110e: il reste 10 minutes. "Et voilà qu'arrive cette action, décrit Fischer. Ce centre de Littbarski repris par Hrubesch qui remet en retrait. Je suis là, dos au but, et je n'ai pas d'autres possibilités que de tenter le retourné". Egalisation, 3-3. Plus rien ne change jusqu'aux tirs au but.
Tirs au but:
"Il fallait trouver cinq tireurs, raconte Genghini. Marius (Trésor) dit: +Moi, je tire pas+. Et puis il y a Lopez qui ne veut pas, il venait d'en rater un en finale de Coupe de France contre le PSG. Et Janvion, qui n'aimait pas les tirer. Déjà trois en moins. Bossis non plus n'était pas très chaud. Mais il accepte".
Giresse, but. Kaltz, but. Amoros s'avance. "J'ai 20 ans, je suis inconscient, insouciant. J'avais baissé les chaussettes, calme, tranquille, je ne réalisais pas". But. La France mène 2 à 1.
Breitner égalise, Rocheteau remet les Bleus en tête. Et Ettori arrête le tir de Stielike. "Là, je pense qu'on tient le bon bout", explique-t-il. Mais Six échoue et Littbarski remet les équipes à égalité, 3 tirs au but à 3. Platini, puis Rumenigge. Toujours égalité.

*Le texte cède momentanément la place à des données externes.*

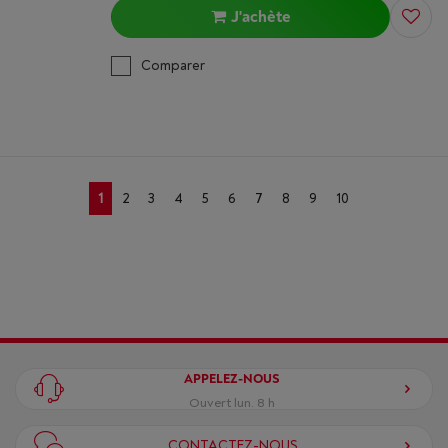
J'achète
Comparer
1
2
3
4
5
6
7
8
9
10
APPELEZ-NOUS
Ouvert lun. 8 h
CONTACTEZ-NOUS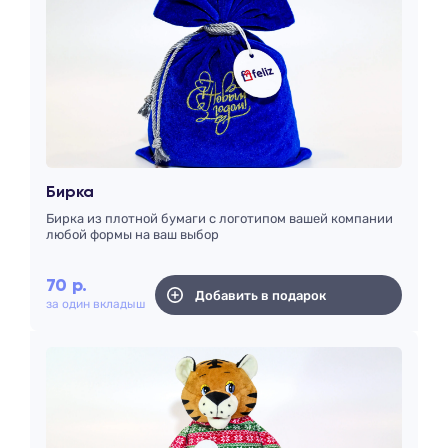
Бирка
Бирка из плотной бумаги с логотипом вашей компании
любой формы на ваш выбор
70
р.
Добавить в подарок
за один вкладыш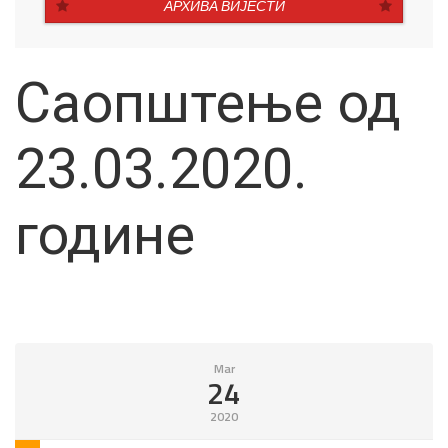
АРХИВА ВИЈЕСТИ
Саопштење од
23.03.2020.
године
Mar
24
2020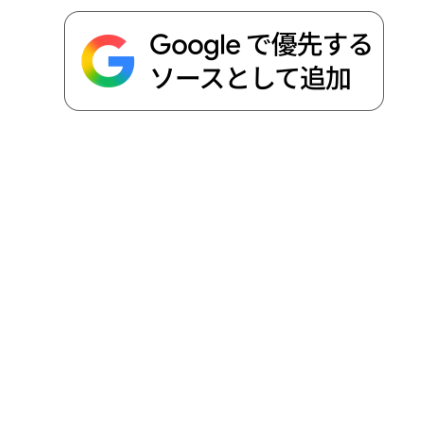
o
e
a
o
i
o
r
t
n
k
e
k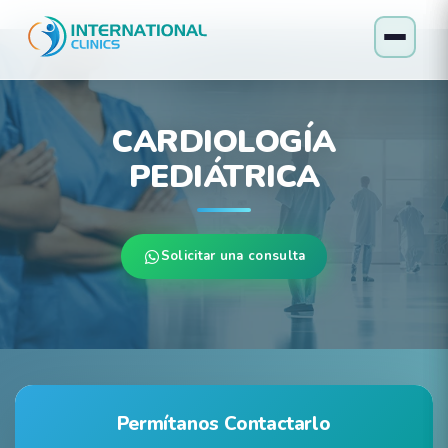
CARDIOLOGÍA
PEDIÁTRICA
Solicitar una consulta
Permítanos Contactarlo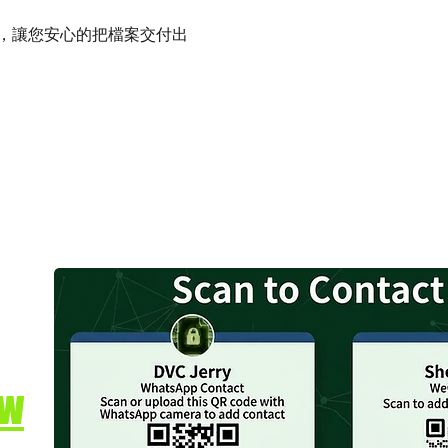
件，讓您安心的把檔案交付出
tw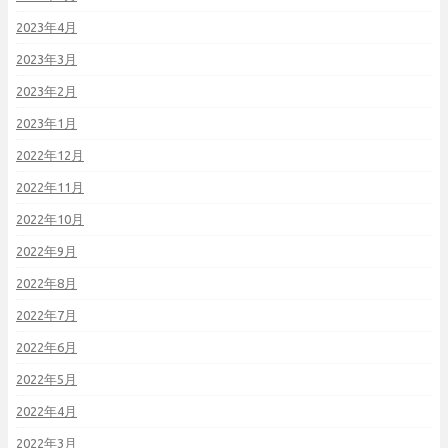
2023年4月
2023年3月
2023年2月
2023年1月
2022年12月
2022年11月
2022年10月
2022年9月
2022年8月
2022年7月
2022年6月
2022年5月
2022年4月
2022年3月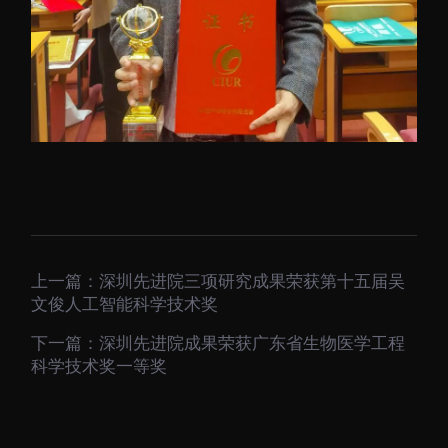
上一篇：
深圳先进院三项研究成果荣获第十五届吴
文俊人工智能科学技术奖
下一篇：
深圳先进院成果荣获广东省生物医学工程
科学技术奖一等奖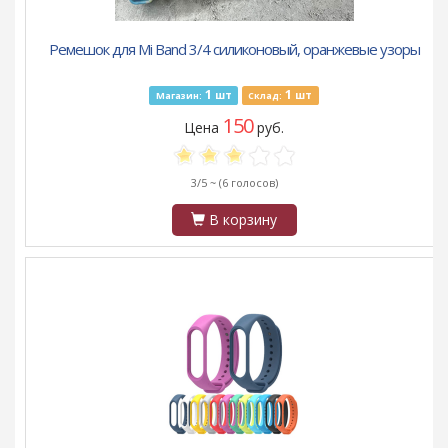
Ремешок для Mi Band 3/4 силиконовый, оранжевые узоры
1
1
шт
шт
Магазин:
Склад:
150
Цена
руб.
3/5 ~
(6 голосов)
В корзину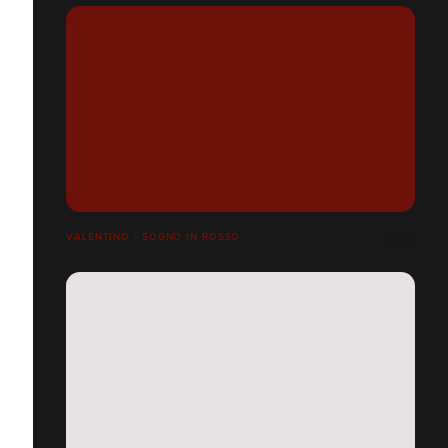
VALENTINO - SOGNO IN ROSSO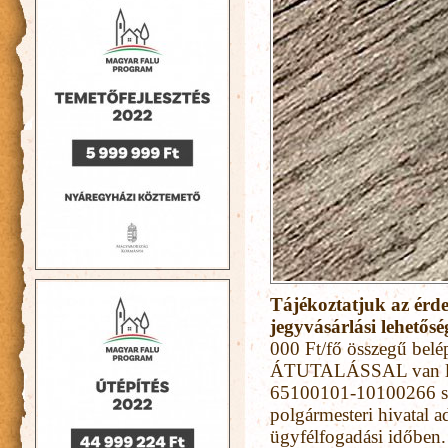
Tájékoztatjuk az érde
jegyvásárlási lehetős
000 Ft/fő összegű belé
ÁTUTALÁSSAL van leh
65100101-10100266 szá
polgármesteri hivatal a
ügyfélfogadási időben.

Au tour de Bossis. C'est l'échec. "Je n'ai jamais oublié, explique l'ancien Nantais. Je n'en ai plus jamais tiré par la suite..." Hrubesch lui ne se pose pas de question. 5 tirs au but à 4. L'Allemagne est en finale.
Retour aux vestiaires
"Quelle déception ! Et quelle colère surtout ! J'ai rarement vu une équipe d'hommes redevenir des gamins, pleurant de déception, raconte Michel Hidalgo, le sélectionneur. (...) Mais aujourd'hui, 30 ans plus tard, il n'y a pas d'esprit de revanche à avoir. Je ne sais même pas si les joueurs français (NDLR: d'aujourd'hui) connaissent cette histoire. Mieux vaut peut-être ne pas leur dire !".